More than 90 percent of my role is dependent upon a computer with an internet connection. Laws, commentary and cases are all online. Not only are they online but they are just as authorised as the print, and so from a business (and a librarian’s) perspective it makes sense to maintain an online collection rather than a hardcopy one. This is for various reasons, primarily because an online collection doesn’t get lost as easily as a hardcopy one and more than one person can access it at a time.
Wayback Machine – The Internet Archive
The most well-known project is the Internet Archives Wayback Machine. I know this sounds more than a bit nerdy but I think the Wayback Machine is a project of absolute brilliance. I utilise this free product on a weekly, if not, daily basis. The Wayback Machine is beautiful in its simplicity. All you have to do is Insert the url of the website, click go, and it will show you how many point in time snapshots have been made of the site, and you can access them. The comprehensiveness of this project varies. However, you can often obtain access to historical versions of individual pages and also sub-sites and documents.
Whilst the Wayback Machine is the flagship project of the Internet Archive team, the project beginning in 1996, it is not the only project from the Internet Archive team. The not for profit organisation also has collections of texts, audio, moving images, and software.
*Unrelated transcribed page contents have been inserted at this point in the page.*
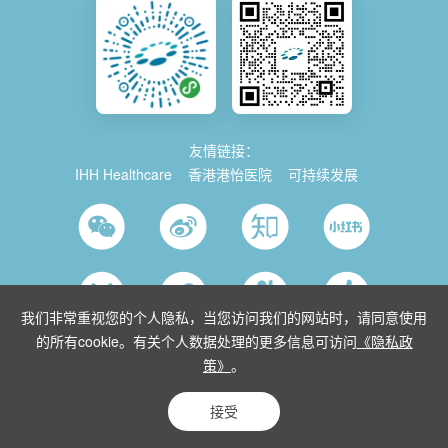
友情链接：
IHH Healthcare
香港港怡医院
可持续发展
我们非常重视您的个人隐私，当您访问我们的网站时，请同意使用
的所有cookie。有关个人数据处理的更多信息可访问
《隐私政
策》
。
© 2026 Parkway China
使用条款
沪ICP备2021035743号-1
沪公网安
备 31011202014280号
沪卫（中医）网复审[2015]第10152号
接受
隐私条款
网站地图
Powered by Yongsy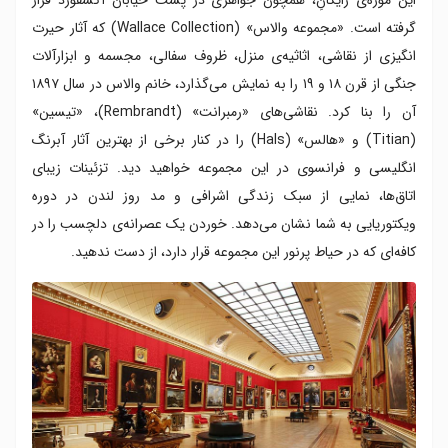
گرفته است. «مجموعه والاس» (Wallace Collection) که آثار حیرت
انگیزی از نقاشی، اثاثیه‌ی منزل، ظروف سفالی، مجسمه و ابزارآلات
جنگی از قرن ۱۸ و ۱۹ را به نمایش می‌گذارد، خانم والاس در سال ۱۸۹۷
آن را بنا کرد. نقاشی‌های «رمبرانت» (Rembrandt)، «تیسین»
(Titian) و «هالس» (Hals) را در کنار برخی از بهترین آثار آبرنگ
انگلیسی و فرانسوی در این مجموعه خواهید دید. تزئینات زیبای
اتاق‌ها، نمایی از سبک زندگی اشرافی و مد روز لندن در دوره
ویکتوریایی به شما نشان می‌دهد. خوردن یک عصرانه‌ی دلچسب را در
کافه‌ای که در حیاط پرنور این مجموعه قرار دارد، از دست ندهید.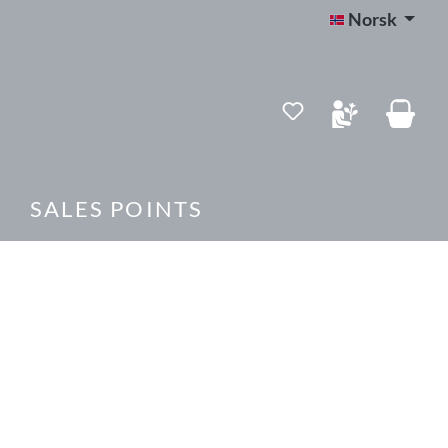
Norsk
SALES POINTS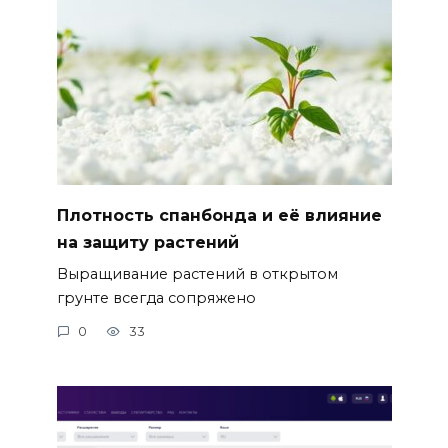
Плотность спанбонда и её влияние
на защиту растений
Выращивание растений в открытом
грунте всегда сопряжено
0
33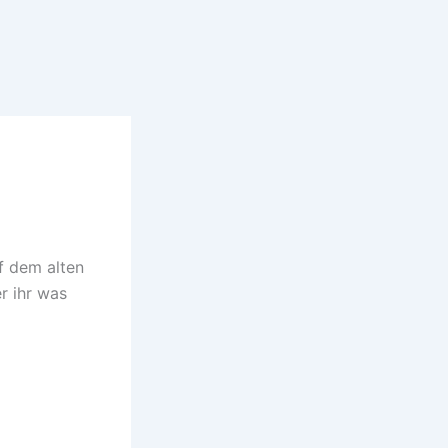
f dem alten
r ihr was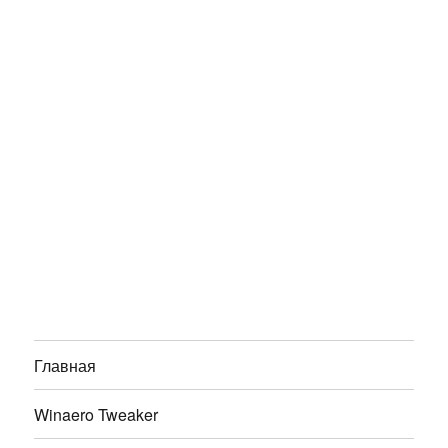
Главная
Winaero Tweaker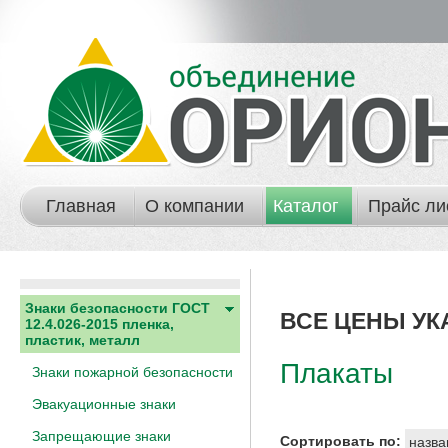
Главная
О компании
Каталог
Прайс ли
Знаки безопасности ГОСТ
ВСЕ ЦЕНЫ УК
12.4.026-2015 пленка,
пластик, металл
Плакаты
Знаки пожарной безопасности
Эвакуационные знаки
Запрещающие знаки
Сортировать по:
назва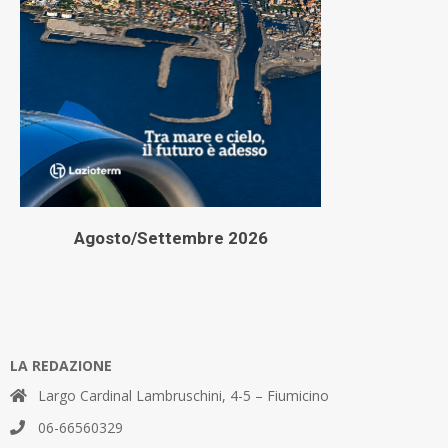
Agosto/Settembre 2026
LA REDAZIONE
Largo Cardinal Lambruschini, 4-5 – Fiumicino
06-66560329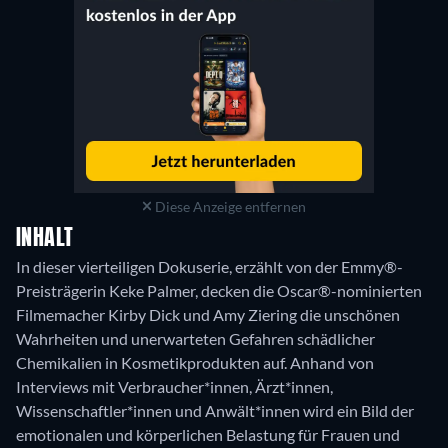
Diese Anzeige entfernen
INHALT
In dieser vierteiligen Dokuserie, erzählt von der Emmy®-
Preisträgerin Keke Palmer, decken die Oscar®-nominierten
Filmemacher Kirby Dick und Amy Ziering die unschönen
Wahrheiten und unerwarteten Gefahren schädlicher
Chemikalien in Kosmetikprodukten auf. Anhand von
Interviews mit Verbraucher*innen, Ärzt*innen,
Wissenschaftler*innen und Anwält*innen wird ein Bild der
emotionalen und körperlichen Belastung für Frauen und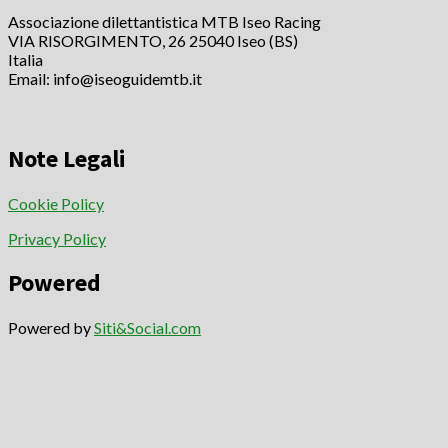
Associazione dilettantistica MTB Iseo Racing
VIA RISORGIMENTO, 26 25040 Iseo (BS)
Italia
Email: info@iseoguidemtb.it
Note Legali
Cookie Policy
Privacy Policy
Powered
Powered by
Siti&Social.com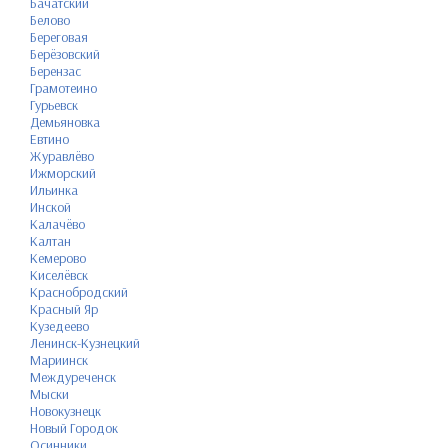
Бачатский
Белово
Береговая
Берёзовский
Берензас
Грамотеино
Гурьевск
Демьяновка
Евтино
Журавлёво
Ижморский
Ильинка
Инской
Калачёво
Калтан
Кемерово
Киселёвск
Краснобродский
Красный Яр
Кузедеево
Ленинск-Кузнецкий
Мариинск
Междуреченск
Мыски
Новокузнецк
Новый Городок
Осинники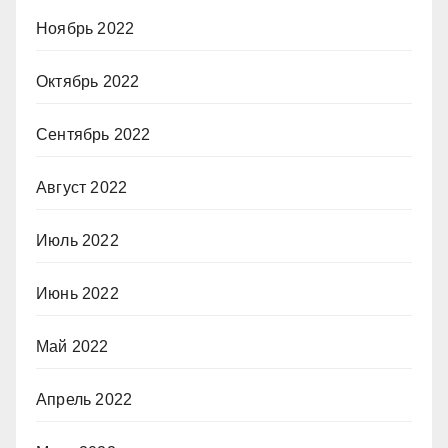
Ноябрь 2022
Октябрь 2022
Сентябрь 2022
Август 2022
Июль 2022
Июнь 2022
Май 2022
Апрель 2022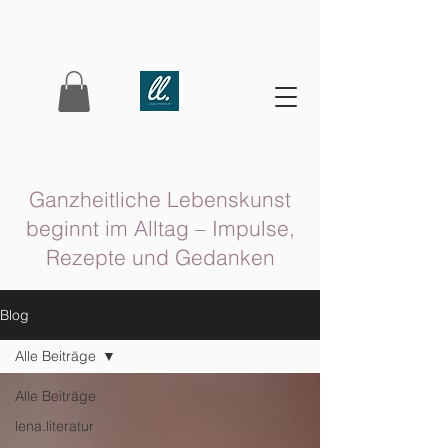
Ganzheitliche Lebenskunst
beginnt im Alltag – Impulse,
Rezepte und Gedanken
Blog
Alle Beiträge
Alle Beiträge
lena.literatur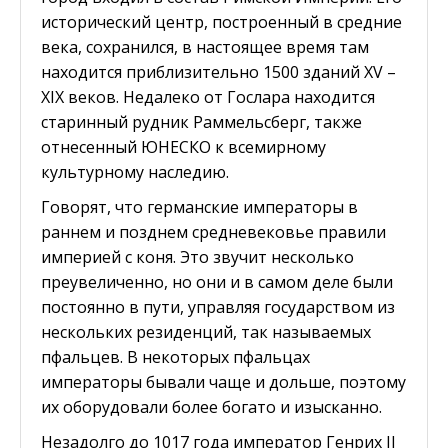
исторический центр, построенный в средние
века, сохранился, в настоящее время там
находится приблизительно 1500 зданий XV –
XIX веков. Недалеко от Гослара находится
старинный рудник Раммельсберг, также
отнесенный ЮНЕСКО к всемирному
культурному наследию.
Говорят, что германские императоры в
раннем и позднем средневековье правили
империей с коня. Это звучит несколько
преувеличенно, но они и в самом деле были
постоянно в пути, управляя государством из
нескольких резиденций, так называемых
пфальцев. В некоторых пфальцах
императоры бывали чаще и дольше, поэтому
их оборудовали более богато и изысканно.
Незадолго до 1017 года император Генрих II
The Wayback Machine is the most well-known of initiatives but it is not the only one out there. Other free initiatives include:
A range of other web archive initiatives are available on that great example of crowdsourcing Wikipedia
One thing I would like to highlight is that these types of projects are not just limited to the information enthusiast, libraries, not for profit and information professionals. A number of companies have recognised the economic opportunity that capturing the internet holds. As an example Web Preserver (http://webpreserver.com/) has capitalised on the internet as the point of activity to provide authoritative point-in-time monitoring of online content to be used in litigation.
How we can help
The Internet Archive and other like projects employ crawler software to capture pages. Employing a robot text exclusion protocol (or robots.txt) prevents the page from being captured so don’t use it. Whilst robots.txt is regarded as a security technique it’s effectiveness as such is questionable.
Consider how you are capturing and storing versions of your online services. Should you be capturing versions? This versioning can have many advantages, including enabling you to easily show the progress and development of your online services to key stakeholders and decision makers, but to also save your bacon in the event of a server crash. Losing all of your online content becomes less of a headache when you can quickly reinstate a previous version
Nothing is permanent so don’t over invest in a single information product, it will only end in tears.